The average age for a woman to give birth to her first child is getting later. In England it currently stands at 28 years old.
Women might decide to have children later in life for any number of reasons.
For instance, women are constantly being told they should wait to have a baby until they’re in a “suitable” relationship.
Years of stagnating wages, alongside a rising cost of living mean many can’t afford to raise a child. Almost a decade of Tory austerity has decimated child benefits, affordable housing and quality childcare options.
And many women feel pressured to reach a certain level in their career before taking time off to have a baby.
Egg freezing is often sold as a fashionable lifestyle choice for the 21st century career woman.
EggBanxx is a US company that freezes eggs, and offer loans to pay for the procedure. Its slogan is “Lean in. But freeze first”. It hosts “egg freezing parties” where women sip champagne and have expensive treatments pitched to them.
Some companies such as Facebook and Apple even offer it as part of employment benefits.
Bosses may want to appear progressive by offering reproductive treatments, but there’s an implicit admission they’re forcing women to choose between careers and children.
Egg freezing, and other fertility treatments do give some women the ability to have children they want.

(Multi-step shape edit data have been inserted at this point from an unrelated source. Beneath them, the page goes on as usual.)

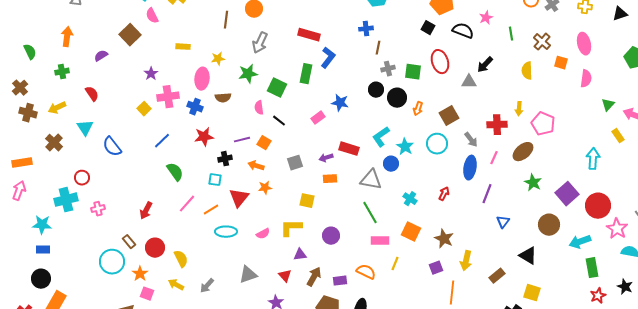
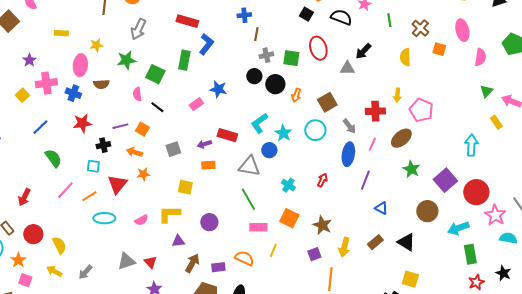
pink semicircle: (586, 79) -> (480, 57), moved
blue triangle: (503, 222) -> (381, 208), turned -40
red triangle: (285, 276) -> (150, 262), moved
brown rectangle: (497, 276) -> (375, 242), moved

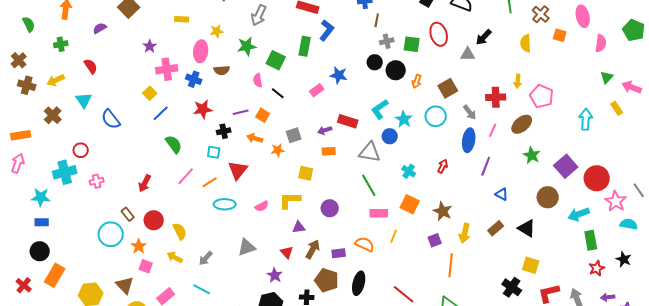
yellow square: (22, 95) -> (150, 93), moved
cyan arrow: (471, 145) -> (586, 119), moved
orange star: (143, 174) -> (278, 150), moved
red triangle: (150, 262) -> (287, 252), moved

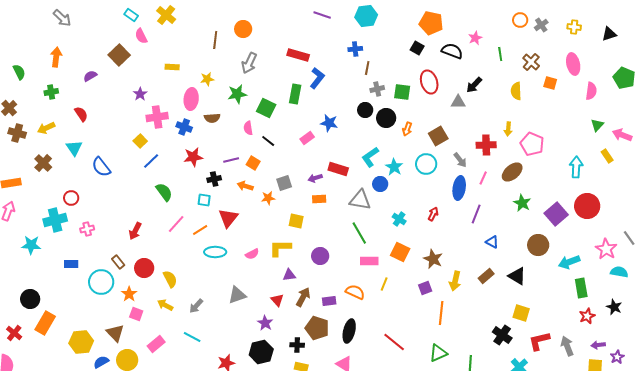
red circle: (597, 178) -> (587, 206), moved
blue rectangle: (42, 222) -> (71, 264), moved

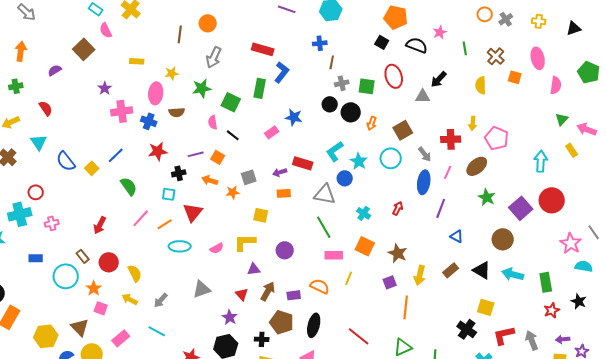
yellow square: (140, 141) -> (92, 168), moved
cyan arrow: (569, 262) -> (513, 274), moved, turned 35

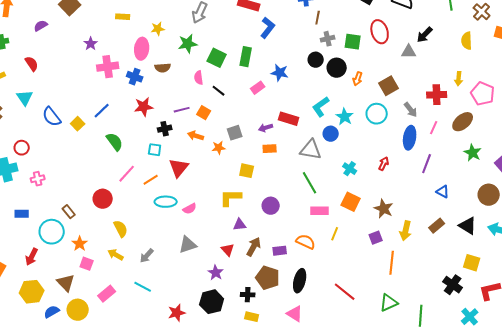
green rectangle: (260, 88) -> (246, 57), moved
red arrow: (100, 225) -> (32, 257), moved
pink semicircle: (217, 248) -> (190, 209), moved
red circle: (109, 262) -> (103, 199), moved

But it’s left to unscrupulous
private companies to market these services at inflated prices, and put forward dishonest expectations.
Egg freezing is an individual solution to a social question—a woman should be able to have a child whenever she wants.
But Tory welfare and public service cuts, the lack of free childcare, and old-fashioned sexism at work, mean that fertility bosses are able to profit off women’s bodies.
Rationing in NHS means treatment is out of reach
A whole host of fertility treatments lie out of the reach of most ordinary women.
NHS funding for IVF is often described as a “postcode lottery”, with different areas offering very different levels of access to treatment.
NHS clinical commissioning groups (CCGs) decide on the level of funding. They dictate the number of IVF attempts a woman can have and what criteria she has to meet.
These added loopholes can include restrictions around the Body Mass Index (BMI) and smoking status of both partners. And CCGs can deny access based on how many children a couple already has.
The National Institute for Health and Care Excellence published guidelines in 2013, recommending women under 40 should be offered three cycles of IVF.
In reality, only 12 percent of CCGs offer this, a further 24 percent offer two cycles and an overwhelming majority—61 percent of CCGs—offer just one cycle. Some 3 percent offer nothing at all.
And access has been shrinking—in 2013 double the number of CCG’s offered the recommended three cycles.
Having children shouldn’t just be left to those who can afford it—anyone who wants fertility treatment should be able to access it.
Limiting care on the NHS does nothing to combat the misinformation spread by private companies wanting to make a profit.
It makes women—those who can afford it—more likely to turn to the privateers of Harley Street and elsewhere.
It’s a disgrace that women have restricted access to services just because of where they live.
We should fight for comprehensive fertility care, free at the point of need.